SHANGHAI -- China’s exports declined by 6.1 percent over the previous year -- in yuan terms -- in August, according to figures from the country’s Customs Administration.

The fall, slightly smaller than some analysts predicted, was less than July’s sharp drop of 8.9 percent, which took markets by surprise, sending tremors through the global economy, particularly after China devalued its currency soon afterwards. Nevertheless, observers said the latest figures are a reminder that China’s economy continues to face challenges in rebalancing to cope with slowing export demand. 
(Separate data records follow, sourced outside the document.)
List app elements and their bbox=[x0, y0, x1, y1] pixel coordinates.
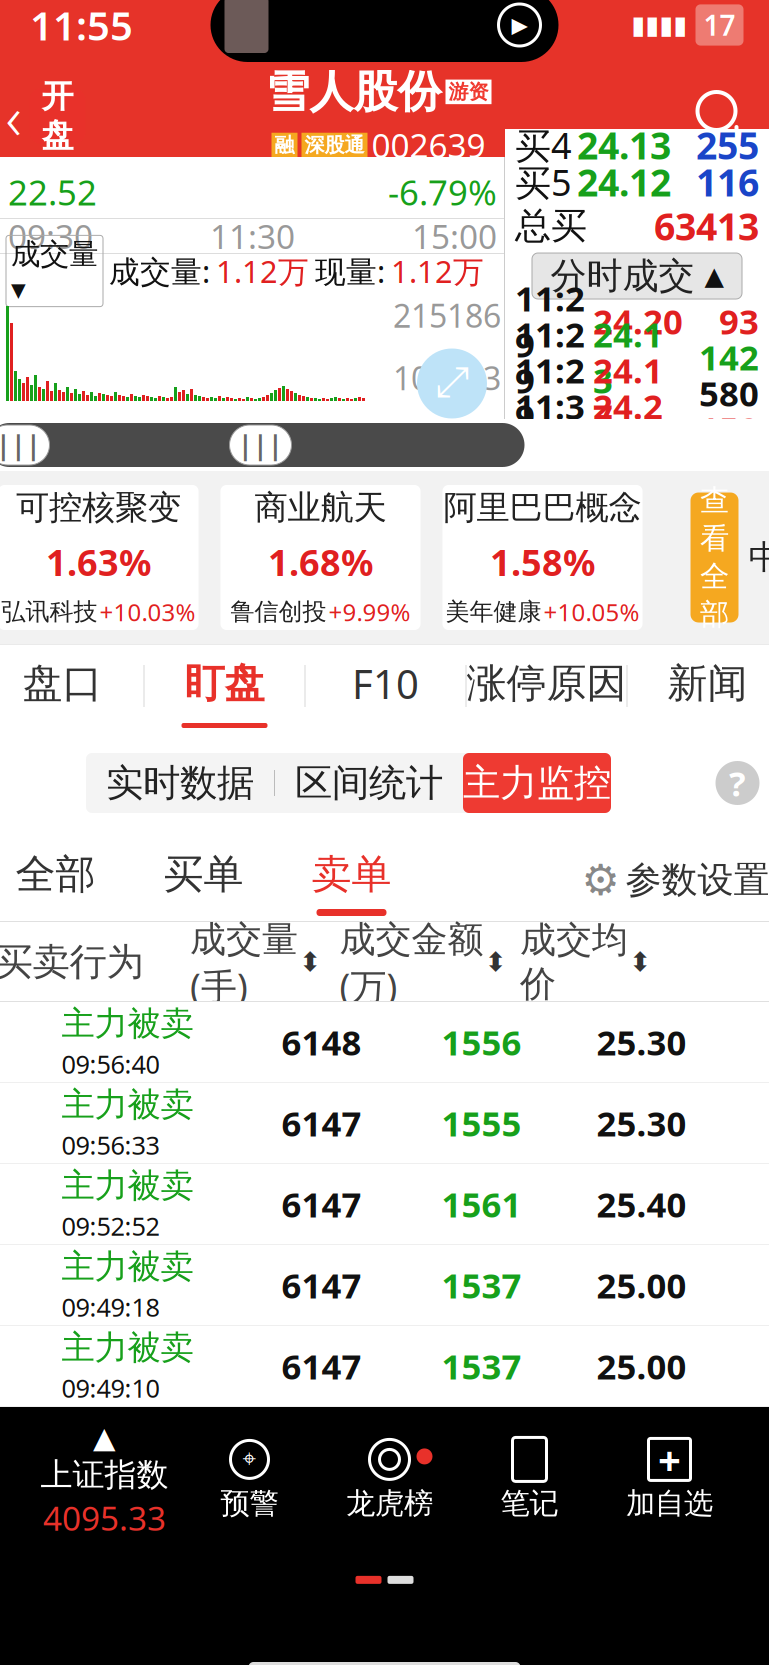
button[interactable]: 阿里巴巴概念 bbox=[442, 485, 642, 630]
button[interactable]: 商业航天 bbox=[220, 485, 420, 630]
staticText: 成交量 (手) bbox=[190, 914, 298, 1010]
staticText: 买卖行为 bbox=[0, 939, 144, 985]
staticText: 1.58% bbox=[490, 538, 595, 586]
staticText: 预警 bbox=[220, 1485, 278, 1521]
button[interactable]: 买单 bbox=[130, 838, 278, 922]
staticText: 成交量 ▾ bbox=[11, 236, 98, 306]
staticText: 142 bbox=[699, 334, 759, 380]
button[interactable]: 区间统计 bbox=[275, 753, 463, 813]
staticText: 25.00 bbox=[596, 1262, 686, 1308]
staticText: +9.99% bbox=[328, 596, 410, 628]
staticText: 融 bbox=[274, 133, 294, 157]
button[interactable]: 实时数据 bbox=[86, 753, 274, 813]
staticText: ? bbox=[729, 760, 746, 806]
staticText: 上证指数 bbox=[40, 1455, 168, 1495]
staticText: 总买 bbox=[515, 204, 587, 248]
button[interactable]: 分时成交 bbox=[532, 253, 742, 299]
staticText: 商业航天 bbox=[254, 487, 386, 528]
staticText: 成交均价 bbox=[520, 918, 628, 1006]
staticText: 全部 bbox=[16, 850, 96, 899]
staticText: 25.40 bbox=[596, 1181, 686, 1227]
staticText: 鲁信创投 bbox=[230, 597, 326, 627]
staticText: 主力被卖 bbox=[62, 1246, 194, 1287]
staticText: ▶ bbox=[512, 13, 528, 37]
staticText: 09:52:52 bbox=[62, 1209, 160, 1243]
staticText: 24.13 bbox=[593, 311, 663, 403]
staticText: 雪人股份 bbox=[266, 65, 442, 119]
button[interactable]: 盘口 bbox=[0, 644, 144, 728]
staticText: ⌖ bbox=[242, 1448, 256, 1471]
button[interactable]: 涨停原因 bbox=[466, 644, 626, 728]
button[interactable]: 成交均价 bbox=[510, 918, 660, 1006]
staticText: 11:55 bbox=[30, 0, 133, 52]
button[interactable]: 全部 bbox=[0, 838, 130, 922]
staticText: 1537 bbox=[442, 1262, 522, 1308]
staticText: ‹ bbox=[6, 75, 22, 157]
button[interactable]: ▲ bbox=[30, 1421, 180, 1540]
staticText: 主力被卖 bbox=[62, 1003, 194, 1044]
staticText: 002639 bbox=[372, 123, 486, 167]
staticText: 215186 bbox=[393, 294, 501, 336]
button[interactable]: 可控核聚变 bbox=[0, 485, 198, 630]
staticText: 可控核聚变 bbox=[16, 487, 181, 528]
button[interactable]: 龙虎榜 bbox=[320, 1439, 460, 1521]
staticText: 152 bbox=[699, 406, 759, 452]
staticText: 卖单 bbox=[312, 850, 392, 899]
button[interactable]: 成交量 (手) bbox=[176, 914, 336, 1010]
staticText: + bbox=[658, 1433, 681, 1486]
staticText: ⬍ bbox=[629, 947, 651, 977]
staticText: 涨停原因 bbox=[466, 659, 626, 708]
staticText: 4095.33 bbox=[43, 1496, 166, 1540]
staticText: 93 bbox=[719, 298, 759, 344]
staticText: 笔记 bbox=[500, 1485, 558, 1521]
staticText: 买单 bbox=[164, 850, 244, 899]
staticText: 龙虎榜 bbox=[346, 1485, 433, 1521]
staticText: 弘讯科技 bbox=[2, 597, 98, 627]
button[interactable]: 搜索 bbox=[672, 81, 769, 151]
staticText: -6.79% bbox=[388, 169, 497, 215]
button[interactable]: 帮助 bbox=[716, 761, 760, 805]
button[interactable]: ⌖ bbox=[180, 1439, 320, 1521]
button[interactable]: 盯盘 bbox=[144, 644, 304, 728]
staticText: 11:29 bbox=[515, 347, 585, 439]
staticText: 主力被卖 bbox=[62, 1327, 194, 1368]
staticText: 6147 bbox=[282, 1100, 362, 1146]
staticText: 分时成交 bbox=[550, 254, 694, 298]
staticText: ⬍ bbox=[484, 947, 506, 977]
staticText: +10.03% bbox=[100, 596, 196, 628]
staticText: 1.63% bbox=[46, 538, 151, 586]
staticText: 09:49:10 bbox=[62, 1371, 160, 1405]
staticText: 1561 bbox=[442, 1181, 522, 1227]
staticText: 成交量: bbox=[109, 251, 210, 291]
button[interactable]: 卖单 bbox=[278, 838, 426, 922]
staticText: ⚙ bbox=[582, 856, 620, 904]
staticText: 17 bbox=[704, 6, 736, 44]
staticText: 现量: bbox=[315, 251, 385, 291]
staticText: 盯盘 bbox=[184, 659, 264, 708]
staticText: 11:29 bbox=[515, 311, 585, 403]
staticText: 深股通 bbox=[304, 133, 364, 157]
staticText: 580 bbox=[699, 370, 759, 416]
button[interactable]: + bbox=[600, 1439, 740, 1521]
staticText: 主力监控 bbox=[463, 760, 611, 806]
staticText: 加自选 bbox=[626, 1485, 713, 1521]
staticText: ||| bbox=[0, 427, 41, 463]
staticText: ⬍ bbox=[299, 947, 321, 977]
button[interactable]: 返回 bbox=[0, 75, 86, 157]
staticText: 游资 bbox=[448, 80, 488, 104]
staticText: 11:29 bbox=[515, 275, 585, 367]
staticText: ▮▮▮▮ bbox=[632, 11, 688, 39]
button[interactable]: ⚙ bbox=[582, 845, 769, 915]
staticText: 6147 bbox=[282, 1262, 362, 1308]
staticText: 25.30 bbox=[596, 1100, 686, 1146]
staticText: 实时数据 bbox=[106, 760, 254, 806]
button[interactable]: 笔记 bbox=[460, 1439, 600, 1521]
button[interactable]: 新闻 bbox=[628, 644, 769, 728]
button[interactable]: F10 bbox=[306, 644, 466, 728]
staticText: 全 bbox=[700, 558, 729, 594]
staticText: 新闻 bbox=[668, 659, 748, 708]
button[interactable]: 查 bbox=[690, 492, 738, 622]
staticText: 买4 bbox=[515, 121, 572, 169]
button[interactable]: 成交金额 (万) bbox=[336, 914, 510, 1010]
button[interactable]: 主力监控 bbox=[463, 753, 611, 813]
China’s imports fell more sharply, by 14.3 percent in yuan terms, compared to 8.1 percent in July, with falling commodity prices seen as one factor.

The fall in imports left the country’s overall foreign trade for the month down 9.7 percent from a year earlier, but also meant that China’s trade surplus for the month was markedly up, by 20.1 percent year-on-year, to 368 billion yuan, or about $58 billion, compared to the average of about $43 billion for the first seven months of the year.

In dollar terms the fall in exports was 5.5 percent, compared to 8.3 percent in July -- below market expectations of a 6 percent drop, according to Reuters, or a 6.6 percent drop, according to Bloomberg.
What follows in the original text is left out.